[Extracted data entries]
+-------+
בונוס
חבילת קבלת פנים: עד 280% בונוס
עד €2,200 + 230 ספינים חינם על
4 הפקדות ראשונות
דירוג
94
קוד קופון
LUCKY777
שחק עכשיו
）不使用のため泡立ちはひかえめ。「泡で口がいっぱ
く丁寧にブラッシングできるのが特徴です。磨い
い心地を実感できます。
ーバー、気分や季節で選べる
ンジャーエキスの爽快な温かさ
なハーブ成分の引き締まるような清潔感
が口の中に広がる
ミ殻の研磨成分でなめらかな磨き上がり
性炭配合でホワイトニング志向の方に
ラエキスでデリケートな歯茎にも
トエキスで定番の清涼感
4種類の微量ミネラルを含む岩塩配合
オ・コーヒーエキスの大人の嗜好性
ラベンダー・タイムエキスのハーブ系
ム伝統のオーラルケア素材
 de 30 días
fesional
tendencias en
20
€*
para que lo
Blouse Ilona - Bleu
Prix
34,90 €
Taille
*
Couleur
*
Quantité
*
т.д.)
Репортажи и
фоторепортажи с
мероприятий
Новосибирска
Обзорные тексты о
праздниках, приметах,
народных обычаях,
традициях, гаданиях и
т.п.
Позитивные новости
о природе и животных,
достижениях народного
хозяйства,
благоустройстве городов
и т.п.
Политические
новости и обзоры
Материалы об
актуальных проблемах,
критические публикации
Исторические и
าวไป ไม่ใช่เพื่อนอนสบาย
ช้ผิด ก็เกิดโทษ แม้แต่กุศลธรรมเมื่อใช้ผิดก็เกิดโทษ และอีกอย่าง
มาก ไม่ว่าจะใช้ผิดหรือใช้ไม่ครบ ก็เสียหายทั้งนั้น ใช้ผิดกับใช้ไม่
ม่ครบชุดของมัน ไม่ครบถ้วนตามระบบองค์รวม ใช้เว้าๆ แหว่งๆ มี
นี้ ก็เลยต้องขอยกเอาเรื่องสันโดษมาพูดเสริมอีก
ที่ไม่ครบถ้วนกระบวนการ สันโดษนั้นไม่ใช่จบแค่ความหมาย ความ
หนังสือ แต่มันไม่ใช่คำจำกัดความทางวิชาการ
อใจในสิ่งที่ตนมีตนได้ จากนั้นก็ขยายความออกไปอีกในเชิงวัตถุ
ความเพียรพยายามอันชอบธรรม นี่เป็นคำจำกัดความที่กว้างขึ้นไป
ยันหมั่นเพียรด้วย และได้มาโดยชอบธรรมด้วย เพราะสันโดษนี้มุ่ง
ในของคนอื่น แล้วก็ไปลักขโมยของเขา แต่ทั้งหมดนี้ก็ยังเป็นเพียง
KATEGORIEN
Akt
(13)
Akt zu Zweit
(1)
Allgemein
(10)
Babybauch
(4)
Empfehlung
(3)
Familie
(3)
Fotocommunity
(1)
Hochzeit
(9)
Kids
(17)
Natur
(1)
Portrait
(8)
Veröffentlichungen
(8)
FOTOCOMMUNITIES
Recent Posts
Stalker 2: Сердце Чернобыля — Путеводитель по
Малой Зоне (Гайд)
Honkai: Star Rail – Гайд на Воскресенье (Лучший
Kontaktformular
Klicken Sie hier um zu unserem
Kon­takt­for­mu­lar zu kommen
+-------+
▸ **The task**
Return all the lines shown above, word for word.

▸ **Finished exercise**
בונוס
חבילת קבלת פנים: עד 280% בונוס
עד €2,200 + 230 ספינים חינם על
4 הפקדות ראשונות
דירוג
94
קוד קופון
LUCKY777
שחק עכשיו
）不使用のため泡立ちはひかえめ。「泡で口がいっぱ
く丁寧にブラッシングできるのが特徴です。磨い
い心地を実感できます。
ーバー、気分や季節で選べる
ンジャーエキスの爽快な温かさ
なハーブ成分の引き締まるような清潔感
が口の中に広がる
ミ殻の研磨成分でなめらかな磨き上がり
性炭配合でホワイトニング志向の方に
ラエキスでデリケートな歯茎にも
トエキスで定番の清涼感
4種類の微量ミネラルを含む岩塩配合
オ・コーヒーエキスの大人の嗜好性
ラベンダー・タイムエキスのハーブ系
ム伝統のオーラルケア素材
 de 30 días
fesional
tendencias en
20
€*
para que lo
Blouse Ilona - Bleu
Prix
34,90 €
Taille
*
Couleur
*
Quantité
*
т.д.)
Репортажи и
фоторепортажи с
мероприятий
Новосибирска
Обзорные тексты о
праздниках, приметах,
народных обычаях,
традициях, гаданиях и
т.п.
Позитивные новости
о природе и животных,
достижениях народного
хозяйства,
благоустройстве городов
и т.п.
Политические
новости и обзоры
Материалы об
актуальных проблемах,
критические публикации
Исторические и
าวไป ไม่ใช่เพื่อนอนสบาย
ช้ผิด ก็เกิดโทษ แม้แต่กุศลธรรมเมื่อใช้ผิดก็เกิดโทษ และอีกอย่าง
มาก ไม่ว่าจะใช้ผิดหรือใช้ไม่ครบ ก็เสียหายทั้งนั้น ใช้ผิดกับใช้ไม่
ม่ครบชุดของมัน ไม่ครบถ้วนตามระบบองค์รวม ใช้เว้าๆ แหว่งๆ มี
นี้ ก็เลยต้องขอยกเอาเรื่องสันโดษมาพูดเสริมอีก
ที่ไม่ครบถ้วนกระบวนการ สันโดษนั้นไม่ใช่จบแค่ความหมาย ความ
หนังสือ แต่มันไม่ใช่คำจำกัดความทางวิชาการ
อใจในสิ่งที่ตนมีตนได้ จากนั้นก็ขยายความออกไปอีกในเชิงวัตถุ
ความเพียรพยายามอันชอบธรรม นี่เป็นคำจำกัดความที่กว้างขึ้นไป
ยันหมั่นเพียรด้วย และได้มาโดยชอบธรรมด้วย เพราะสันโดษนี้มุ่ง
ในของคนอื่น แล้วก็ไปลักขโมยของเขา แต่ทั้งหมดนี้ก็ยังเป็นเพียง
KATEGORIEN
Akt
(13)
Akt zu Zweit
(1)
Allgemein
(10)
Babybauch
(4)
Empfehlung
(3)
Familie
(3)
Fotocommunity
(1)
Hochzeit
(9)
Kids
(17)
Natur
(1)
Portrait
(8)
Veröffentlichungen
(8)
FOTOCOMMUNITIES
Recent Posts
Stalker 2: Сердце Чернобыля — Путеводитель по
Малой Зоне (Гайд)
Honkai: Star Rail – Гайд на Воскресенье (Лучший
Kontaktformular
Klicken Sie hier um zu unserem
Kon­takt­for­mu­lar zu kommen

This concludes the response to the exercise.